◆ Stored data ◆

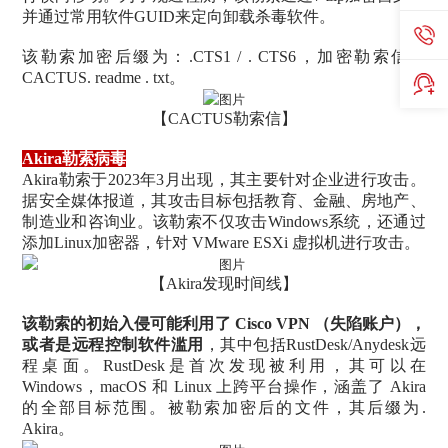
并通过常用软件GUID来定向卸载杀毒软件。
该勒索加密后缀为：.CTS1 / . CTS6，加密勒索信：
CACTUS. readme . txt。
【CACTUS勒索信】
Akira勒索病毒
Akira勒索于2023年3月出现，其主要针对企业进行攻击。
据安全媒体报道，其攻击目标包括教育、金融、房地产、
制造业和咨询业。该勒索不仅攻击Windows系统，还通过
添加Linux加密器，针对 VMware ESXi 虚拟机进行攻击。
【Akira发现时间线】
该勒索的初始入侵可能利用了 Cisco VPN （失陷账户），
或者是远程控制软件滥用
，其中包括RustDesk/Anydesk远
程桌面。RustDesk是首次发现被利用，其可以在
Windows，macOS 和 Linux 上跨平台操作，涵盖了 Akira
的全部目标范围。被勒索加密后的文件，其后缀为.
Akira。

◆ Task directions ◆
With images left out, the data must be transcribed exactly.

◆ Answer to this problem ◆
并通过常用软件GUID来定向卸载杀毒软件。
该勒索加密后缀为：.CTS1 / . CTS6，加密勒索信：
CACTUS. readme . txt。
【CACTUS勒索信】
Akira勒索病毒
Akira勒索于2023年3月出现，其主要针对企业进行攻击。
据安全媒体报道，其攻击目标包括教育、金融、房地产、
制造业和咨询业。该勒索不仅攻击Windows系统，还通过
添加Linux加密器，针对 VMware ESXi 虚拟机进行攻击。
【Akira发现时间线】
该勒索的初始入侵可能利用了 Cisco VPN （失陷账户），
或者是远程控制软件滥用
，其中包括RustDesk/Anydesk远
程桌面。RustDesk是首次发现被利用，其可以在
Windows，macOS 和 Linux 上跨平台操作，涵盖了 Akira
的全部目标范围。被勒索加密后的文件，其后缀为.
Akira。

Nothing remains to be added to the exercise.